The Magdalen

Written by Marita Conlon-McKenna
Review by Ellen Keith

How awful would it be to be an unwed mother in Ireland in the 1950s? According to Marita Conlon-McKenna, it would be awful indeed. Esther Doyle is the oldest daughter in a predictably large, poor, Catholic family in Connemara. She finds escape from her role as family nanny, cook, and maid through a romance that any avid reader could tell her would go wrong after the first kiss. Pregnant, abandoned by her lover, castigated by her family, she is sent to Dublin to work in the Magdalen laundry run by nuns, staffed by unwed pregnant women. The women in the laundry are treated as badly as its namesake, doing back-breaking work and constantly reminded by the nuns of their sins. The courtesy usually afforded to pregnant women certainly does not extend to them.
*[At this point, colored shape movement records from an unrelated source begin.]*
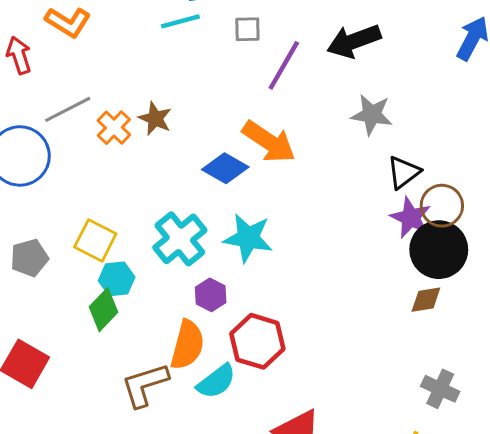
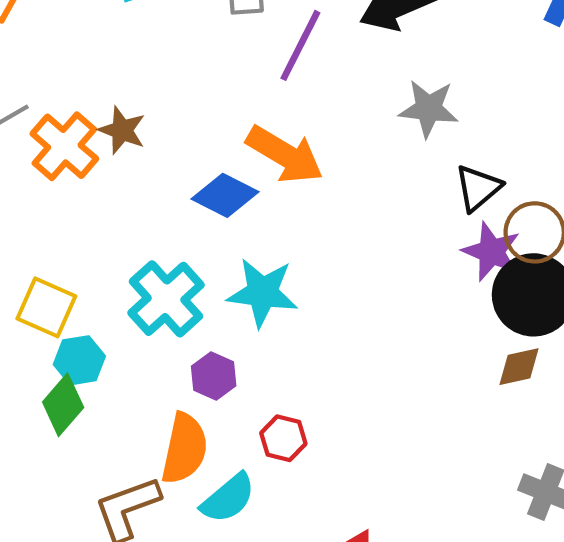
orange cross: (114, 128) -> (64, 146), size x1.4
red hexagon: (257, 341) -> (283, 438), size x0.6

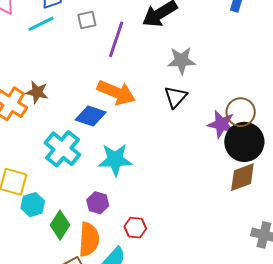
black triangle: (478, 188) -> (176, 97), moved
cyan cross: (166, 299) -> (62, 149), moved
brown diamond: (519, 367) -> (242, 177), size x1.4
green diamond: (63, 405) -> (60, 225), moved

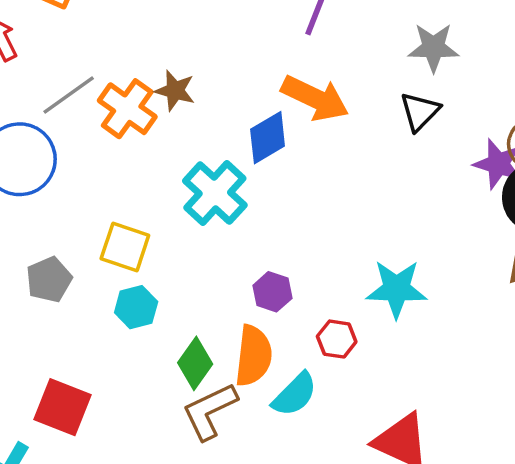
blue diamond: (91, 116) -> (268, 138), turned -52
cyan star: (115, 160) -> (397, 289), moved
cyan hexagon: (33, 205) -> (136, 307), moved
green diamond: (60, 225) -> (195, 363), moved

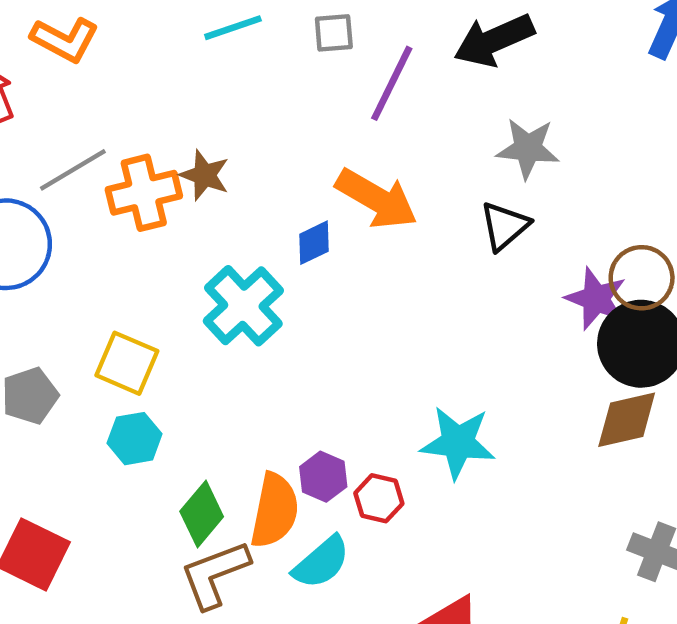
orange cross: (127, 109) -> (144, 193), turned 36
blue diamond: (268, 138) -> (314, 243), size x0.7
purple hexagon: (272, 292) -> (323, 477), moved

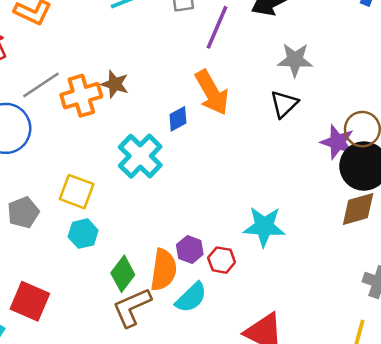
orange arrow: (377, 199) -> (212, 92), turned 33

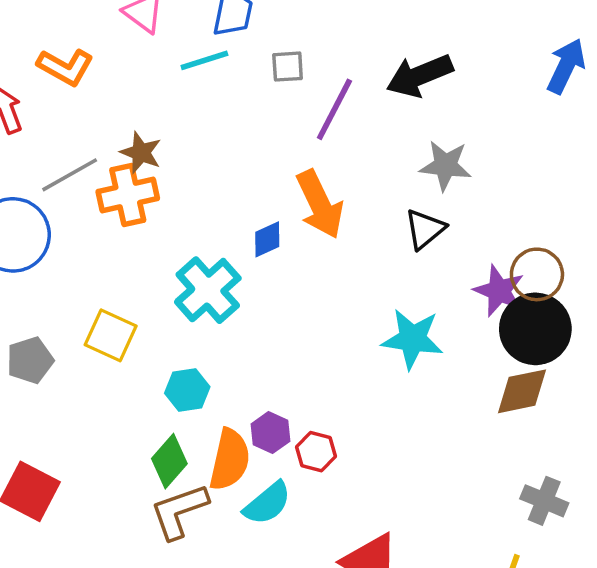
brown star: (115, 84) -> (141, 153), moved
cyan star: (264, 227) -> (412, 339), moved
cyan hexagon: (83, 234) -> (187, 390), moved

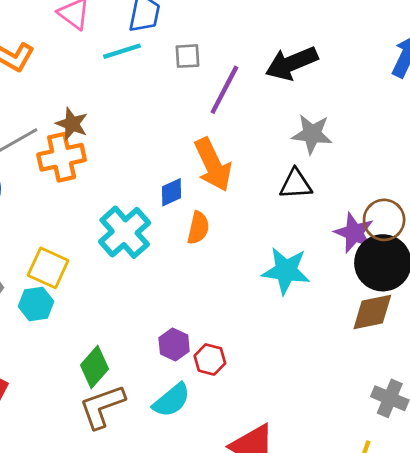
black triangle: (425, 229) -> (296, 184), turned 36
cyan hexagon: (187, 390) -> (36, 304), moved
orange semicircle: (230, 460) -> (198, 228), moved, size x0.7

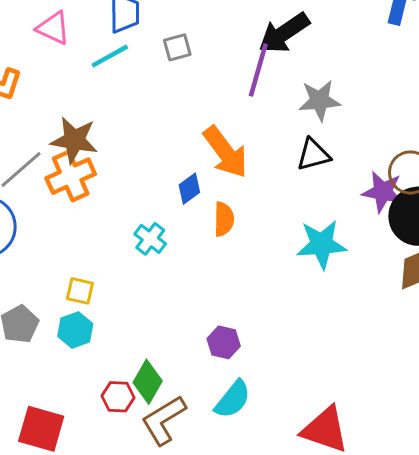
purple line: (224, 90) -> (258, 70), moved
brown star: (72, 124) -> (74, 140), size x1.4
cyan cross: (125, 232) -> (150, 239), size x0.6
yellow square: (48, 268) -> (80, 291), size x0.7
red hexagon: (210, 359) -> (118, 397), moved

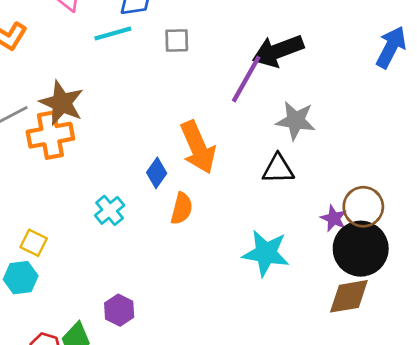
blue diamond: (189, 189) -> (157, 173), turned -32
purple star: (383, 192) -> (334, 218), size x0.7
purple hexagon: (224, 342) -> (119, 310), moved

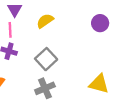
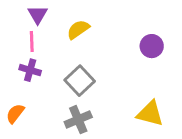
purple circle: (100, 23) -> (152, 46), moved

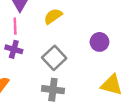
purple circle: (152, 46) -> (99, 42), moved
gray cross: (78, 120) -> (53, 90), turned 30

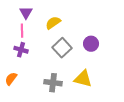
gray square: (54, 58) -> (62, 48), moved
yellow triangle: (112, 85) -> (83, 79), moved

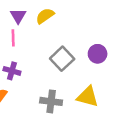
yellow semicircle: (53, 23) -> (45, 16), moved
purple cross: (21, 50) -> (12, 71), moved

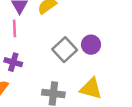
purple circle: (98, 54) -> (91, 45), moved

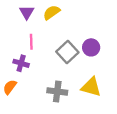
pink line: (14, 28) -> (31, 42), moved

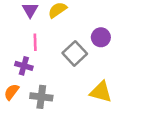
purple circle: (91, 47) -> (101, 37), moved
gray cross: (57, 92) -> (41, 97), moved

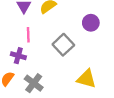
purple circle: (101, 37) -> (91, 23), moved
gray cross: (41, 97) -> (34, 83), turned 30

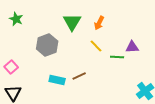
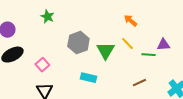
green triangle: (72, 22) -> (105, 51), moved
orange arrow: (99, 23) -> (130, 21), turned 104
brown line: (79, 76) -> (139, 83), moved

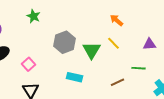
green line: (148, 55) -> (138, 68), moved
brown line: (139, 83) -> (117, 82), moved

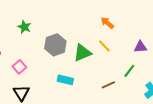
green star: (33, 16) -> (24, 27), moved
green triangle: (91, 50) -> (82, 53), turned 36
green line: (138, 68) -> (129, 71), turned -56

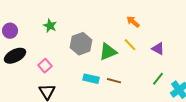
purple triangle: (140, 47) -> (158, 49), moved, turned 32
green line: (129, 71) -> (158, 79), moved
brown line: (108, 85) -> (114, 81), moved, turned 40

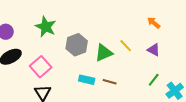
orange arrow: (133, 22) -> (154, 23), moved
green star: (50, 26) -> (46, 27), size x1.5
pink square: (45, 66) -> (41, 67), size x1.5

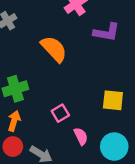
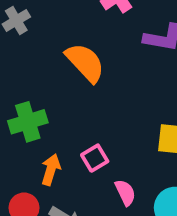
orange arrow: (14, 121) -> (51, 170), moved

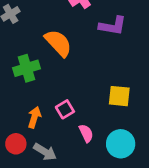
green cross: (28, 122) -> (26, 68), moved

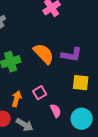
purple L-shape: (113, 26) -> (72, 55), moved
orange semicircle: (58, 43) -> (44, 54), moved

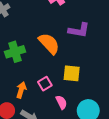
purple L-shape: (72, 55) -> (79, 30), moved
yellow square: (81, 83) -> (72, 73), moved

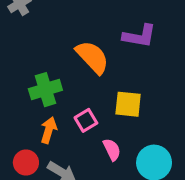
green cross: (15, 52) -> (45, 90), moved

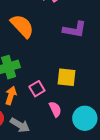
orange semicircle: (92, 57) -> (22, 26), moved

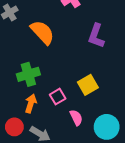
purple L-shape: (75, 29) -> (96, 36), turned 100
yellow square: (67, 77) -> (88, 85), turned -36

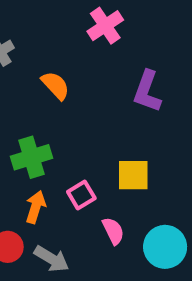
orange semicircle: (42, 32) -> (55, 85), size x0.7
yellow square: (88, 85) -> (133, 175), turned 30

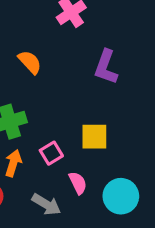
gray arrow: (51, 259) -> (46, 204), moved

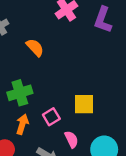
purple L-shape: (106, 67) -> (103, 20), moved

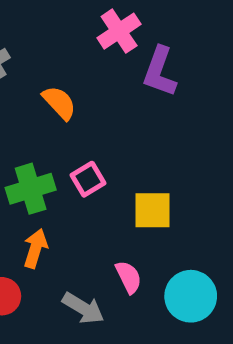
purple L-shape: (103, 20) -> (160, 72), moved
pink square: (51, 117) -> (88, 179), moved

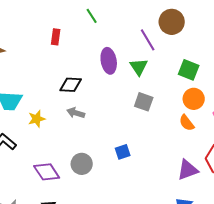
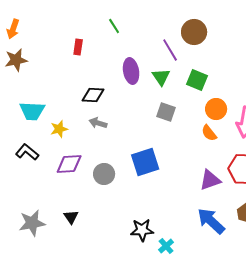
green square: (189, 70) -> (197, 80), moved
blue square: (123, 152) -> (145, 162), size x1.8
purple diamond: (47, 172) -> (69, 164), moved, turned -60

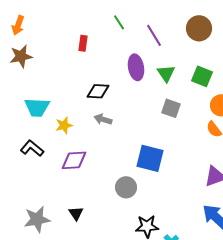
purple line: (170, 50) -> (154, 35), moved
blue square: (145, 162) -> (150, 158), turned 32
gray circle: (104, 174) -> (126, 187), moved

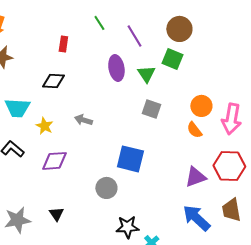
green square: (202, 76) -> (172, 59), moved
black diamond: (98, 91) -> (53, 81), moved
yellow star: (64, 125) -> (44, 126), turned -30

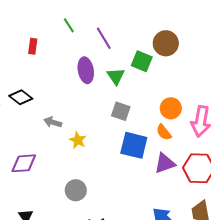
brown circle: (179, 29) -> (166, 43), moved
black diamond: (53, 81) -> (21, 97), moved, turned 35
yellow star: (44, 126) -> (78, 140), moved
blue square: (130, 159) -> (134, 145), moved
purple triangle: (195, 177) -> (165, 163), moved

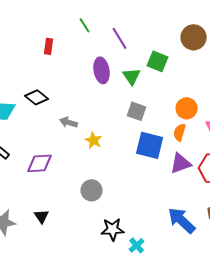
brown circle: (166, 43) -> (194, 37), moved
orange semicircle: (164, 132) -> (180, 132), turned 54

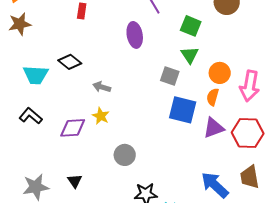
green triangle: (132, 76) -> (190, 55), moved
yellow star: (94, 140) -> (101, 116), moved

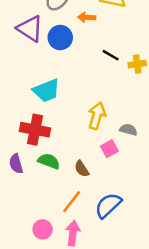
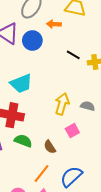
gray semicircle: (128, 130) -> (88, 106), moved

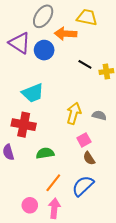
orange arrow: (54, 24) -> (66, 34), size x1.5
green semicircle: (23, 141) -> (45, 153), moved, turned -30
brown semicircle: (50, 147) -> (89, 158), moved

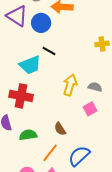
black line: (85, 64) -> (49, 51), moved
pink square: (84, 140) -> (90, 109), moved
green semicircle: (45, 153) -> (28, 135), moved
brown semicircle: (89, 158) -> (60, 129), moved

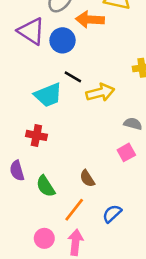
yellow arrow: (70, 85) -> (100, 92), moved, turned 60
red cross: (21, 96) -> (36, 135), size x0.7
green semicircle: (28, 135) -> (46, 186), turned -114
blue semicircle: (79, 156) -> (112, 214), size x0.7

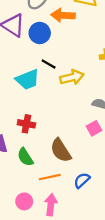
red cross: (36, 135) -> (26, 124), moved
brown semicircle: (87, 178) -> (61, 150), size x1.6
orange line: (74, 210) -> (50, 177), turned 40

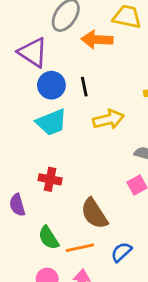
blue circle: (40, 33) -> (51, 85), moved
black line: (49, 64) -> (84, 87), moved, turned 48
green semicircle: (25, 157) -> (49, 238), moved

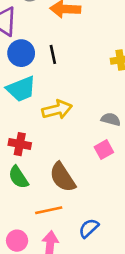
yellow arrow: (108, 119) -> (57, 110), moved
green semicircle: (49, 238) -> (18, 177), moved
blue semicircle: (121, 252) -> (89, 228), moved

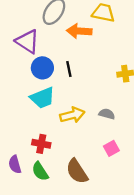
gray semicircle: (111, 119) -> (107, 114), moved

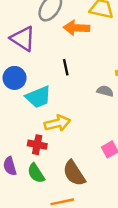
blue circle: (42, 68) -> (15, 78), moved
gray semicircle: (107, 114) -> (105, 91), moved
yellow arrow: (72, 115) -> (57, 123), moved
Esther is treated as a pariah by her family and labeled as an unfit mother by the nuns. Obviously, any woman who could use a wayback machine would not want to be in Esther’s shoes. Although Conlon-McKenna comes close to cliché—to be pregnant and unmarried in Catholic Ireland is a fate worse than death—the story rings true with the varying tales of the other women in the laundry and the struggle between their reality and their religion. I put this book down in a somber frame of mind, relieved to be living in the present and also sure that this had actually happened to countless women in Ireland.